Publication year - 1990
Publication title -
acta psychiatrica scandinavica
Language(s) - English
Resource type - Journals
SCImago Journal Rank - 2.849
H-Index - 146
eISSN - 1600-0447
pISSN - 0001-690X
DOI - 10.1111/j.1600-0447.1990.tb01388.x
Subject(s) - medicine , endocrinology , prolactin , basal (medicine) , dexamethasone suppression test , dexamethasone , anorexia nervosa , hypothalamic–pituitary–adrenal axis , hydrocortisone , glucocorticoid , hormone , psychology , eating disorders , psychiatry , insulin
ABSTRACT In anorexia nervosa (AN), abnormalities are present in the hypothalamic‐pituitary‐adrenal axis, but the prolactin (PRL) response to dexamethasone suppression test (DST) has not yet been studied. In order to study the interrelationships between the various endocrine abnormalities, we investigated the responses of PRL and cortisol to DST (1 mg of dexamethasone at 2300) in AN patients. The subjects were 12 female inpatients with AN and 8 age‐ and sex‐matched healthy controls. The percentage suppression and absolute change in PRL levels before and after dexamethasone administration were significantly different in the 2 groups. In the control group PRL levels suppressed to 36.5 ± 3.7% of basal, while AN levels declined to 79.4 ± 8.9% of basal. When the percentage suppression of PRL was compared between patients with and without cortisol suppression, the mean PRL level was 68.9 ± 7.8% of the basal level for the cortisol‐suppressed patients and 100.4 ± 19.1% for the nonsuppressed patients.

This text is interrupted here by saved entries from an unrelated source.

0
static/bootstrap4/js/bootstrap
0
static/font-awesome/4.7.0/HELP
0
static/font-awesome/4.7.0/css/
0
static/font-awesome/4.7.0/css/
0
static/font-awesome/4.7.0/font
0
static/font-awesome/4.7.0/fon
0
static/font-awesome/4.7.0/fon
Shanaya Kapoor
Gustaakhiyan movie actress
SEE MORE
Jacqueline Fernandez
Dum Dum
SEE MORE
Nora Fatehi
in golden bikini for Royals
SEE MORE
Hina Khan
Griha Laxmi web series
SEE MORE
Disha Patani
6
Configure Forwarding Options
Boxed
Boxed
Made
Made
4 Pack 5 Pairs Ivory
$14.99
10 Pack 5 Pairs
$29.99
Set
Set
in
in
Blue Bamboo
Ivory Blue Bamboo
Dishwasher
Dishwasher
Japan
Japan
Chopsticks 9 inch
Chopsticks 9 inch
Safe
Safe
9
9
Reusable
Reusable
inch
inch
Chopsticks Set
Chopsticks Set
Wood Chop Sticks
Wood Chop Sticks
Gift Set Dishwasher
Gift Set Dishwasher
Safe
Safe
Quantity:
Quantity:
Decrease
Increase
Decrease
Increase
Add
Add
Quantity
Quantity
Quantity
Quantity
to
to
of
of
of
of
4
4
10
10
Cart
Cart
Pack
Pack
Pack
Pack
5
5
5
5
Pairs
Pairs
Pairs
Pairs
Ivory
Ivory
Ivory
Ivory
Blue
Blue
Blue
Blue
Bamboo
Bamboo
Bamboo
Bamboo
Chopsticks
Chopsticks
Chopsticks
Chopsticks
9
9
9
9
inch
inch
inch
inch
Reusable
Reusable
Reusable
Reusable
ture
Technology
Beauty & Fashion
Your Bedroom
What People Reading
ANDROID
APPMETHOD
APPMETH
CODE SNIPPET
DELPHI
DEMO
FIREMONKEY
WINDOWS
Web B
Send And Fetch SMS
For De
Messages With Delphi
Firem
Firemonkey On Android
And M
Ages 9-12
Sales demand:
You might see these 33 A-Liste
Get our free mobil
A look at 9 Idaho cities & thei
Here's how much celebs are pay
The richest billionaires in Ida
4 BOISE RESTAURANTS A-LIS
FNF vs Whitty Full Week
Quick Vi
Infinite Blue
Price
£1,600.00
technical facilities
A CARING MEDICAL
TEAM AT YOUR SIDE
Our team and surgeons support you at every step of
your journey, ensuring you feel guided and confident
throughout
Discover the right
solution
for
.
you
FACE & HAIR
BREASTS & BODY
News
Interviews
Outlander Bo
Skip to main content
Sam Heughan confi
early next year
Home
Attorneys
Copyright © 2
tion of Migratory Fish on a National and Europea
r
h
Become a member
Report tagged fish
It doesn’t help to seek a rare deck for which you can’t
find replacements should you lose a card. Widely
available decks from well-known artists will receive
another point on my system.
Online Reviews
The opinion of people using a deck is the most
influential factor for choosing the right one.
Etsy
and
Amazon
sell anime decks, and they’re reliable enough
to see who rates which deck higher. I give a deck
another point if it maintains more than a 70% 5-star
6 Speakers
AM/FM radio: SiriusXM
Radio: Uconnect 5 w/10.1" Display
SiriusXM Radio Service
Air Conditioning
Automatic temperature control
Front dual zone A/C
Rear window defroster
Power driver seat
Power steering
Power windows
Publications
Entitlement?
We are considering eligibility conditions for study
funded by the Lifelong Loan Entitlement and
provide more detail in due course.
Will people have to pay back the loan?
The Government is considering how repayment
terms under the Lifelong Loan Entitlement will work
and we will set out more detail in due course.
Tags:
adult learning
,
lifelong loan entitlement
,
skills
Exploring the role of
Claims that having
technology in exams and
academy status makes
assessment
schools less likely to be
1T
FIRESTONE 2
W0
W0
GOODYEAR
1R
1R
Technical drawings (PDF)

Hence in both groups, the percentage PRL suppression was significantly reduced compared with the control group, and indeed nonexistent in cortisol‐nonsuppressed patients. The finding that there was less PRL suppression in the cortisol‐suppressed patients than in the controls suggests that, in AN, there may be an abnormality in PRL secretion not related to the hypothalamic‐pituitary‐adrenal axis. Further work is needed to distinguish between the PRL response to stress and potential hypothalamic abnormality.